Looking back, 2022 felt like The Year of the Strike. We saw major industrial action from rail workers in NSW and the U.K; strikes from just about every unionised workforce in Australia, from teachers, hospital workers, airport workers and bus drivers; media coverage of organised worker wins against the big bad corporates of Apple, Amazon, Starbucks. In my end of year recap, I wrote that “public sentiment has been mostly supportive… so we’re expecting to see even more industrial action next year as workers demand a better deal from corporations not passing on the profits that they have generated.”
Then came gas worker strikes, historic university staff strikes, Victorian dairy worker strikes and – the most influential of all – the double whammy of Hollywood writers and actors collectively withdrawing their labour from production studios for an extraordinary 148-days.
It was that last story I was sure would tip the scales, putting labour dynamics and the concept of worker exploitation in familiar entertainment terms that most people can understand. Everyday people were donating to strike funds, refusing to talk about ‘struck work’ on their social channels, and rushing to support the independent productions who agreed to both the Writers Guild and Screen Actors Guild terms.
As public support for worker organisation continued to grow (on Zee Feed’s corner of the Internet, at least), the economic conditions kept getting worse – especially for young people. The outrage was tangible and it felt like something significant had shifted. Did 2023 become The Year of The Union?
If you look at the numbers… not quite. As of August 2022, only 12.5% of all Australian employees were members of a trade union. This is down from 19.5% in 2010, and a huge drop from 1988 when 43% of all workers were part of a union. Union membership among young people is particularly low – in the Gen Z cohort, only 2% of workers aged 15-19, and 5% of those aged 20-24 are members. Interestingly, since 2012 there’s been a higher proportion of women members than men.
Why had young people’s excitement not translated to a boom in membership like I’d expected? Wil Stracke, Assistant Secretary at the Victorian Trades Hall Council and a popular educational content creator on TikTok, explained we are much, much further back in the recruitment cycle than I thought. “I’m of the generation that you arrived at a workplace and you just joined the union. But then neoliberalism came along, the rise of individualism, and there was a drop in understanding of the role unions play.”
It’s a diplomatic way of explaining Australia’s John Howard era – the Prime Minister and time period that many of today’s biggest, most destructive economic, social and environmental problems can be traced back to. Part of the Howard legacy (alongside the children overboard lie, Iraq and Afghanistan wars, and significantly raising your uni fees) was the WorkChoices legislation, which stripped workers of many rights and heavily restricted union operations.

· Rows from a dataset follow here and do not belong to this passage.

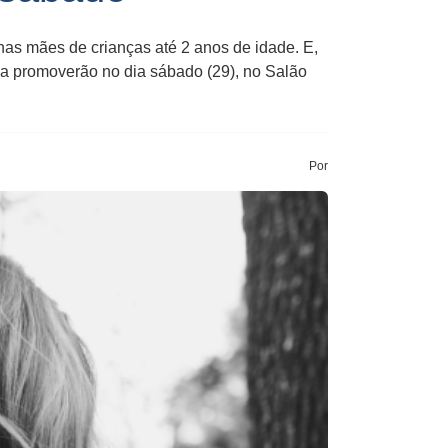
as mães de crianças até 2 anos de idade. E,
a promoverão no dia sábado (29), no Salão
Por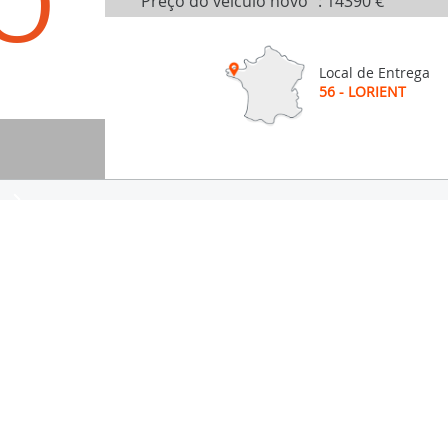
O
Preço do veículo novo
:
14390 €
Local de Entrega
56 - LORIENT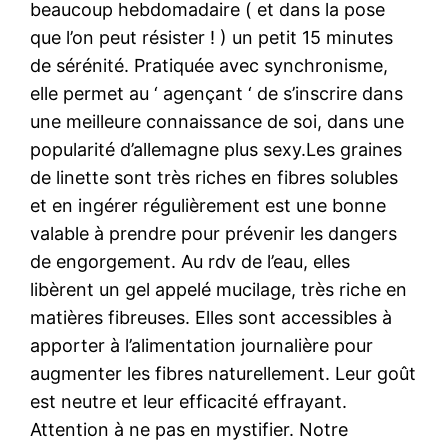
beaucoup hebdomadaire ( et dans la pose
que l’on peut résister ! ) un petit 15 minutes
de sérénité. Pratiquée avec synchronisme,
elle permet au ‘ agençant ‘ de s’inscrire dans
une meilleure connaissance de soi, dans une
popularité d’allemagne plus sexy.Les graines
de linette sont très riches en fibres solubles
et en ingérer régulièrement est une bonne
valable à prendre pour prévenir les dangers
de engorgement. Au rdv de l’eau, elles
libèrent un gel appelé mucilage, très riche en
matières fibreuses. Elles sont accessibles à
apporter à l’alimentation journalière pour
augmenter les fibres naturellement. Leur goût
est neutre et leur efficacité effrayant.
Attention à ne pas en mystifier. Notre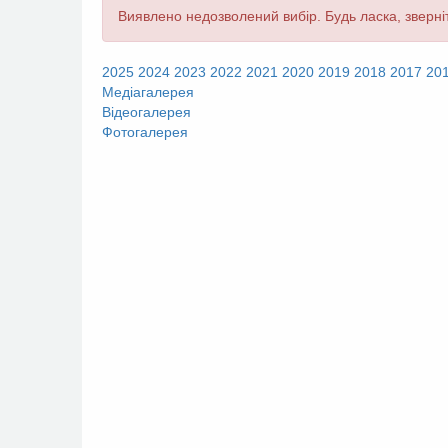
Повідомлення
Виявлено недозволений вибір. Будь ласка, зверніт
про
помилку
2025
2024
2023
2022
2021
2020
2019
2018
2017
20
Медіагалерея
Відеогалерея
Фотогалерея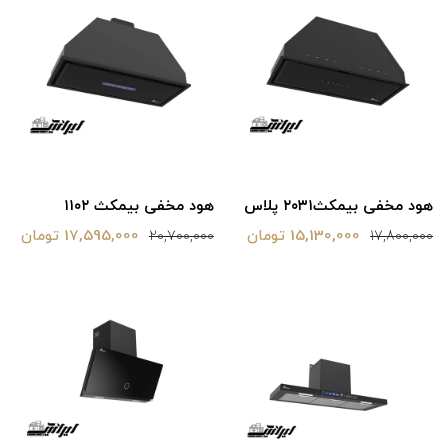
هود مخفی بیمکث‌۲۰۳۱ پلاس
هود مخفی بیمکث ۱۱۰۲
15,130,000 تومان
17,595,000 تومان
20,700,000
17,800,000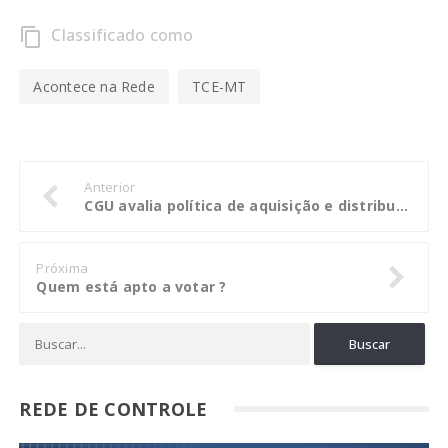
Classificado como
content_copy
Acontece na Rede
TCE-MT
Anterior
CGU avalia política de aquisição e distribuição de medicamentos no Sistema Único de Saúde
Próxima
Quem está apto a votar ?
REDE DE CONTROLE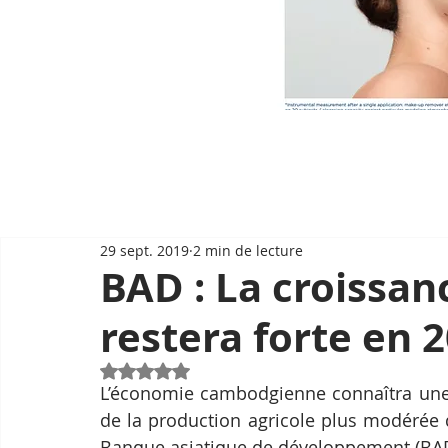
29 sept. 2019
2 min de lecture
BAD : La croissa
restera forte en 
Noté NaN étoiles sur 5.
L’économie cambodgienne connaîtra une 
de la production agricole plus modérée 
Banque asiatique de développement (BAD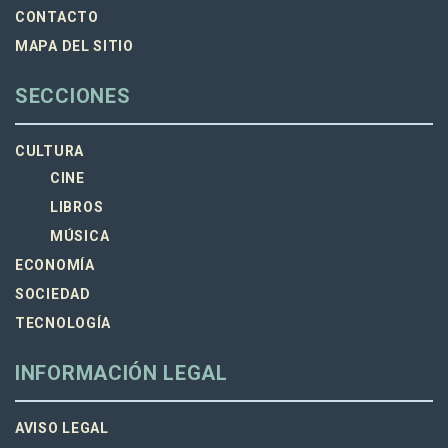
CONTACTO
MAPA DEL SITIO
SECCIONES
CULTURA
CINE
LIBROS
MÚSICA
ECONOMÍA
SOCIEDAD
TECNOLOGÍA
INFORMACIÓN LEGAL
AVISO LEGAL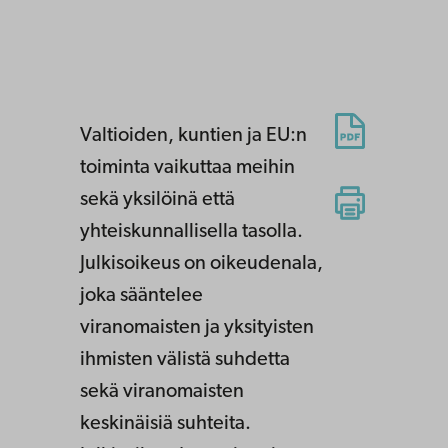
Valtioiden, kuntien ja EU:n
toiminta vaikuttaa meihin
sekä yksilöinä että
yhteiskunnallisella tasolla.
Julkisoikeus on oikeudenala,
joka sääntelee
viranomaisten ja yksityisten
ihmisten välistä suhdetta
sekä viranomaisten
keskinäisiä suhteita.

“Now there is a generation of young people coming through facing a whole lot of things, like climate change, that require large, collective solutions. They’re more hooked into the idea that they can’t just forge their way on their own. So while they don’t know what unions are, necessarily, they do understand the idea of collective power,” Wil says.
It makes sense that foundational and educational content online is resonating with young people. The curiosity about what does and does not break WGA and SAG-AFTRA rules; our explainer on the difference between a strike and a lockout; Wil’s explainer about the ‘no’ campaign in the women’s suffrage movement. She says it’s great to see people get behind the big picture stuff, but giving them reasons to actually join a union is a more specific task. And we’re not quite there yet.
“There was a period of time where being a trade unionist was a little bit of a dirty word… Now there’s more people who think ‘I don’t understand trade unions, but I think they do good work,’ or ‘I kind of get this idea.’ It’s up to [unionists] to talk to people about not just the big picture, but why every individual worker should join, what it will actually do for you in your workplace, for your life, your family and community.” The solutions, and how unions help to achieve them, need to be explicitly spelled out.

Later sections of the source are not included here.